▶ **Exercise instructions**: Provide only the number of lines in the following data that contain "search".

(Items listed in a dataset)
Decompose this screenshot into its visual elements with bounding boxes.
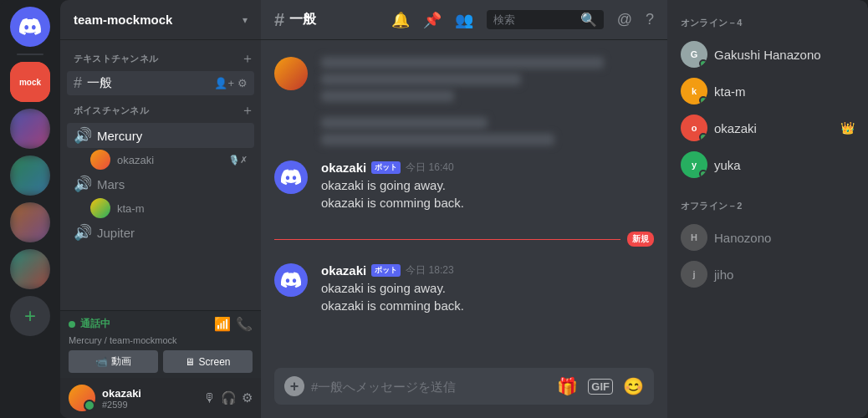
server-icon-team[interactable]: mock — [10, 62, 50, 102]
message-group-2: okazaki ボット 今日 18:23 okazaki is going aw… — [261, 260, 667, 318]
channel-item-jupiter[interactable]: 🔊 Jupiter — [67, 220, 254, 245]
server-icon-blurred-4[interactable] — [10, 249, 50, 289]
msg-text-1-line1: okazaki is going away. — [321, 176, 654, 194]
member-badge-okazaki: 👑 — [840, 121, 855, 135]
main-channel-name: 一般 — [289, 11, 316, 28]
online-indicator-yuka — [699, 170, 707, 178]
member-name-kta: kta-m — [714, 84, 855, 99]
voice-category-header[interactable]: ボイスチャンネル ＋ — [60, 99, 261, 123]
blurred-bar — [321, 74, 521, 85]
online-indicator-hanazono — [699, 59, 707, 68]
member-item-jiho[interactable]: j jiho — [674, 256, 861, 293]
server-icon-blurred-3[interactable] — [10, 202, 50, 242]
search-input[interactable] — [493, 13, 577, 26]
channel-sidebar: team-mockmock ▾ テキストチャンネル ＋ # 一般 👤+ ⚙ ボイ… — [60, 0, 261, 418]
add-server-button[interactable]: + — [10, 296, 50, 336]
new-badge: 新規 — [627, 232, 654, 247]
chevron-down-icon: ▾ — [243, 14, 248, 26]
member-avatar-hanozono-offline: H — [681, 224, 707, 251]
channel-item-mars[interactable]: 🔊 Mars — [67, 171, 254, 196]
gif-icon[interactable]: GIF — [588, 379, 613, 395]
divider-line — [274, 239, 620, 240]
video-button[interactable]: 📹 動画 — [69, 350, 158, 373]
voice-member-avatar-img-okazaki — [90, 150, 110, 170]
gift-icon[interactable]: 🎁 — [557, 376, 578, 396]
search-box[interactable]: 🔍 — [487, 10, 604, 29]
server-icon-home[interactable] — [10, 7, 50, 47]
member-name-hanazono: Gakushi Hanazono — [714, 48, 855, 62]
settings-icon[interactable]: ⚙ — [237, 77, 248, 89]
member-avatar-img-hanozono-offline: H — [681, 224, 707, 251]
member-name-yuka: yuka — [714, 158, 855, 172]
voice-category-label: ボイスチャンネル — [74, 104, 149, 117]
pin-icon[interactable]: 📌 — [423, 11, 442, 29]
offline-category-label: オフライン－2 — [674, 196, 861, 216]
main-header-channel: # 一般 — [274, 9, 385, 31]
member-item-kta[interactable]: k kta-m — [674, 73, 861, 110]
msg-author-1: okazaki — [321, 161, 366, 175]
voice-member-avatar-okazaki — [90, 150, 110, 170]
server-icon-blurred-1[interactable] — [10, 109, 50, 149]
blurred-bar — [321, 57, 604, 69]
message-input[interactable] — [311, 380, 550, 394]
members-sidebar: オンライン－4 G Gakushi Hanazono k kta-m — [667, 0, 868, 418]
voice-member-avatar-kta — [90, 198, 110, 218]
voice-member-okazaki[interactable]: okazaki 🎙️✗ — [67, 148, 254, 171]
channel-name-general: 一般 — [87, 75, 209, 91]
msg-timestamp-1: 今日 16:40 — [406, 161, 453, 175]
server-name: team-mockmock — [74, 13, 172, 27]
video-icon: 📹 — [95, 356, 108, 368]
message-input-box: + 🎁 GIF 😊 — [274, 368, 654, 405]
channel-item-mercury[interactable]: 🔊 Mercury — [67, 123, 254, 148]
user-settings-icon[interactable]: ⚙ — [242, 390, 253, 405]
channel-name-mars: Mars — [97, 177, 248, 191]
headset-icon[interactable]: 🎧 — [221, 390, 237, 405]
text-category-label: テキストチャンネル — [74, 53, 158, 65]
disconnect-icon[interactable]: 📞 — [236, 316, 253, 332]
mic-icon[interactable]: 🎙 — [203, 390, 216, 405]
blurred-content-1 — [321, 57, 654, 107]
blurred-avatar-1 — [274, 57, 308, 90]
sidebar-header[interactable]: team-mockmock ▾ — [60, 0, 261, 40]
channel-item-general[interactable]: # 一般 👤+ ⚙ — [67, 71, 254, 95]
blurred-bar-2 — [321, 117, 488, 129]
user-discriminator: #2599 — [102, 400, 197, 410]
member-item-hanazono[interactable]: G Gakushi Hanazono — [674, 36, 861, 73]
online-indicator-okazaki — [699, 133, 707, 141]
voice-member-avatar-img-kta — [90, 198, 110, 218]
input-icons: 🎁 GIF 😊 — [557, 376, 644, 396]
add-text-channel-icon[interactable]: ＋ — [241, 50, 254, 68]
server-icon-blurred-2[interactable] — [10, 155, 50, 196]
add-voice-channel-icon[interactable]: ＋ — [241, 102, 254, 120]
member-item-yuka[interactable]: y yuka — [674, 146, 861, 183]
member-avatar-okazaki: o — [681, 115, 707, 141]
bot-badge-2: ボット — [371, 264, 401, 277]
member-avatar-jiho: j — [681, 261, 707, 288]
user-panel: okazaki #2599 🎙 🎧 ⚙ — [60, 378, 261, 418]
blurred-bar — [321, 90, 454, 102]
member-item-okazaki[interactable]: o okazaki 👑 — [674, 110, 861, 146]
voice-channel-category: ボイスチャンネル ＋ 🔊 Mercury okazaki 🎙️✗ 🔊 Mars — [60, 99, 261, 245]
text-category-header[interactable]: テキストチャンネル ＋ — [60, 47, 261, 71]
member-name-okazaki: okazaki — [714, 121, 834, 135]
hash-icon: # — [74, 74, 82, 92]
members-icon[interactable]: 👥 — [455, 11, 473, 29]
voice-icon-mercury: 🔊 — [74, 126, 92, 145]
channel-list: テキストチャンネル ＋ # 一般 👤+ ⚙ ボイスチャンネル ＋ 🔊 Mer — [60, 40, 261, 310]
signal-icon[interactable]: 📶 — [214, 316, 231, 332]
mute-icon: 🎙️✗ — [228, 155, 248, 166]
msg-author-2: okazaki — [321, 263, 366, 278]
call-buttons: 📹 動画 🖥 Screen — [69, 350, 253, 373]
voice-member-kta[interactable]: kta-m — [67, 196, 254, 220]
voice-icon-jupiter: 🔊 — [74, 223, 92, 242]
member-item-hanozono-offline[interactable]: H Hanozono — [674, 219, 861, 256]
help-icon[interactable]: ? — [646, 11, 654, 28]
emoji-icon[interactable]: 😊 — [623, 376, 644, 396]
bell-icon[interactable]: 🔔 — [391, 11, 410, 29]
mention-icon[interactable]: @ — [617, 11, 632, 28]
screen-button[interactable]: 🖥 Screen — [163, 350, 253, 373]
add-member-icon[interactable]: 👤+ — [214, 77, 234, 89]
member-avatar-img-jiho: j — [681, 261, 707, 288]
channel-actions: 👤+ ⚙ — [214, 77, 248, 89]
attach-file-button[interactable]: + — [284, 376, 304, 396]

* * *

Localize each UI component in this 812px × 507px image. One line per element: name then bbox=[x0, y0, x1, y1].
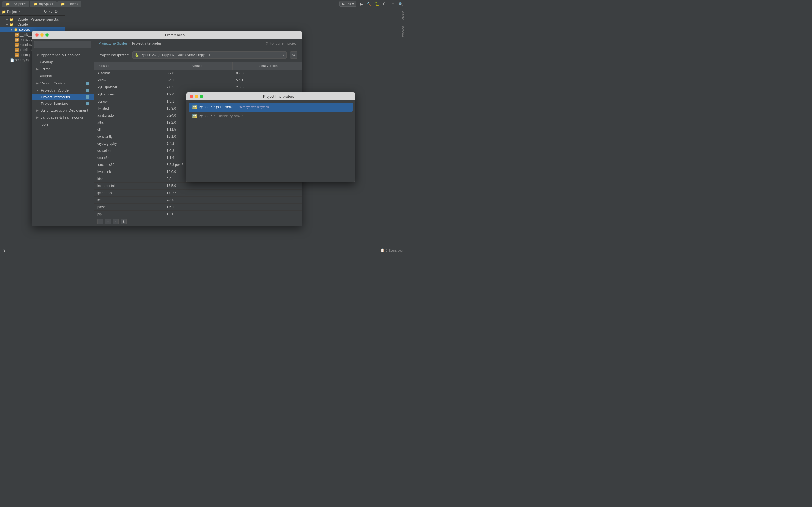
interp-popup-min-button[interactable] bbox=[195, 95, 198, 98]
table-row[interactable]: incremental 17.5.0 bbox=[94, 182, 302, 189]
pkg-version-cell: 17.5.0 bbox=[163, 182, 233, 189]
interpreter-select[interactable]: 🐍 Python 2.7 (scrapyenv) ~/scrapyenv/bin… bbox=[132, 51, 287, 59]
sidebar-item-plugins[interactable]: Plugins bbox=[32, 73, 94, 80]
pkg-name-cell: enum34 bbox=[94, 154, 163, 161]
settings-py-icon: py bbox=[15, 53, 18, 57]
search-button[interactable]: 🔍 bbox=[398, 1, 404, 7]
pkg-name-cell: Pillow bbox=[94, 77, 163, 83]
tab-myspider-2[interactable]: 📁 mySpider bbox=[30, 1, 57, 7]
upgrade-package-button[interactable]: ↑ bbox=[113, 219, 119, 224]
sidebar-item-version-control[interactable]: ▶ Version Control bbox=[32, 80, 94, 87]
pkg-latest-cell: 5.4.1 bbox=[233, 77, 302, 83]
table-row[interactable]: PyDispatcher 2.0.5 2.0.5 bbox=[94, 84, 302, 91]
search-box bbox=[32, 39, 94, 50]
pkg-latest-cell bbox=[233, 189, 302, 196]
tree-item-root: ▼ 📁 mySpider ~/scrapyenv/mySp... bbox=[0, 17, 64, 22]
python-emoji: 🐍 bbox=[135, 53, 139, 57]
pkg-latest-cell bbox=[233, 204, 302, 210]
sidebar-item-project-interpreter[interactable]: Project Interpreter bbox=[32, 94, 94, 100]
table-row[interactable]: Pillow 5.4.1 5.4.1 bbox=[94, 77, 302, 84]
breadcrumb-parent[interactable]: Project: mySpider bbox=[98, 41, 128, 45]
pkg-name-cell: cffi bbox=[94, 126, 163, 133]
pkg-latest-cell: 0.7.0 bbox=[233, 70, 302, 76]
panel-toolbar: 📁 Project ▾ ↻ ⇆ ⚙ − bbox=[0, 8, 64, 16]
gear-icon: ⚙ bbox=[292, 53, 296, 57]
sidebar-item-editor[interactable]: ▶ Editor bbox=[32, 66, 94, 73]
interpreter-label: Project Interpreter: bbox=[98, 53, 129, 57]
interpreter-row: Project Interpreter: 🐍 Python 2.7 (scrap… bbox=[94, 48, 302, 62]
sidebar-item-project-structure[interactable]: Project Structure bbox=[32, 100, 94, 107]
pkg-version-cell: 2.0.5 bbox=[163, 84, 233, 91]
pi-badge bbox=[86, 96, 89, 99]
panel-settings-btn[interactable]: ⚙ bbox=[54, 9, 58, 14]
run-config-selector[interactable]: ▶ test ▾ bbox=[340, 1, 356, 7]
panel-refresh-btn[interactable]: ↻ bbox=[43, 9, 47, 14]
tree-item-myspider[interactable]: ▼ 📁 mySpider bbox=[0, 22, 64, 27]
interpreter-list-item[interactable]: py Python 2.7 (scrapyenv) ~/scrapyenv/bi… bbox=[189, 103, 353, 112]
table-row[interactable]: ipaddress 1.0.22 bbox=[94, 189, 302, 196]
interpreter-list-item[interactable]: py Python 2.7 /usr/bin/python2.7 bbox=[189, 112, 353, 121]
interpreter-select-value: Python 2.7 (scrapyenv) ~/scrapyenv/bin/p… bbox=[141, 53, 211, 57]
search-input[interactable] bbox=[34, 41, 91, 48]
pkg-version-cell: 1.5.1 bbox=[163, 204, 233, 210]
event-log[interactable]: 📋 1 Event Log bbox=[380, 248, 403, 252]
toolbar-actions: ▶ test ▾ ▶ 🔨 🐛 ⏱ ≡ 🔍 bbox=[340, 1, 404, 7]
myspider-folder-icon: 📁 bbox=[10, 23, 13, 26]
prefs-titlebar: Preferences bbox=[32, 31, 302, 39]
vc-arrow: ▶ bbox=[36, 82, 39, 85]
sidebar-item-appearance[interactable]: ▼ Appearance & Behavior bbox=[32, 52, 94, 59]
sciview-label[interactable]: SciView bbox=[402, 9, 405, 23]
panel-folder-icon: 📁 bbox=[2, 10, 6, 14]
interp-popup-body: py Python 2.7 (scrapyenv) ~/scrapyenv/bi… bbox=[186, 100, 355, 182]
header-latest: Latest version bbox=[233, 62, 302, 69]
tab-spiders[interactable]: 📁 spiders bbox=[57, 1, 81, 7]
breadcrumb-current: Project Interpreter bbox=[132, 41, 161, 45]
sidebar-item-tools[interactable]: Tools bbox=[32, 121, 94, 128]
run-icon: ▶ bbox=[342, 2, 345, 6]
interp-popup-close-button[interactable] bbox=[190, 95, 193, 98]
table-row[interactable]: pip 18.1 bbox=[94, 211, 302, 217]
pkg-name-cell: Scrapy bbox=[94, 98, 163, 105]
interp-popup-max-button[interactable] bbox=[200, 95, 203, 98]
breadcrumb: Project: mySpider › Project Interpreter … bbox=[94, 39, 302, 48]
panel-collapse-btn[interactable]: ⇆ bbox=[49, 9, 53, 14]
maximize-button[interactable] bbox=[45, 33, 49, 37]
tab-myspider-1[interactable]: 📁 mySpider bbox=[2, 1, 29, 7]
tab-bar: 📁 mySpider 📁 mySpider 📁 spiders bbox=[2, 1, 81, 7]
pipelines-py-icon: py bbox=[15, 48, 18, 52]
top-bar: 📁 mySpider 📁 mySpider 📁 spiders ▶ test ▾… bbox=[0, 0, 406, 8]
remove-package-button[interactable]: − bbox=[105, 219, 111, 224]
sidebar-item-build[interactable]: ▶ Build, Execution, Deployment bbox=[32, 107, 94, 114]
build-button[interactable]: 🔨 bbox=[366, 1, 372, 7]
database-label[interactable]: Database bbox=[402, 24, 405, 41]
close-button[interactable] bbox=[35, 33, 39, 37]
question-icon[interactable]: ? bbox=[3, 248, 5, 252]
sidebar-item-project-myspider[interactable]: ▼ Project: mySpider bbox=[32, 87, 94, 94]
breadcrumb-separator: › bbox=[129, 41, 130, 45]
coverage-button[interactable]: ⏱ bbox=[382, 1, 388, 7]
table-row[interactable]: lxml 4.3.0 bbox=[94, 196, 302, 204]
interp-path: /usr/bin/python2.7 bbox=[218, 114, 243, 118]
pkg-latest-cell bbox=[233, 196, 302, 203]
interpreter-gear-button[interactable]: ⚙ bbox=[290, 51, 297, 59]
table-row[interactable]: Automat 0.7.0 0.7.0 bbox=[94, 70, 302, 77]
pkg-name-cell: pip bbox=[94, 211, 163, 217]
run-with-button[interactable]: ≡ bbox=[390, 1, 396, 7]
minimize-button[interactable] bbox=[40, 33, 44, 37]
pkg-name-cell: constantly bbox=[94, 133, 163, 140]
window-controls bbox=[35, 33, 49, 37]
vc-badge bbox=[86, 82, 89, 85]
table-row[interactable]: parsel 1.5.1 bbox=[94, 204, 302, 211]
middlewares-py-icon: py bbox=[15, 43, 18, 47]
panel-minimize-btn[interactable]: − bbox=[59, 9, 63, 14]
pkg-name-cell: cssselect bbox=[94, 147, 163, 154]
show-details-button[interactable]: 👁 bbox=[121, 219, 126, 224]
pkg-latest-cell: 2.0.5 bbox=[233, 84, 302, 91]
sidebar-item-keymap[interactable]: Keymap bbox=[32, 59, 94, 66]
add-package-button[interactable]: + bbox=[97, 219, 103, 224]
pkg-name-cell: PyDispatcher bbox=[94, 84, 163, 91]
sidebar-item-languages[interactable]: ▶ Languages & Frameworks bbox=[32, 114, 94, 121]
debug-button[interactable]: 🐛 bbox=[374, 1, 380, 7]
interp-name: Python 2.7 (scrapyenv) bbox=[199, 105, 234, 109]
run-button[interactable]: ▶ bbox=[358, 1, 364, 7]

▶ **Your solution**: 5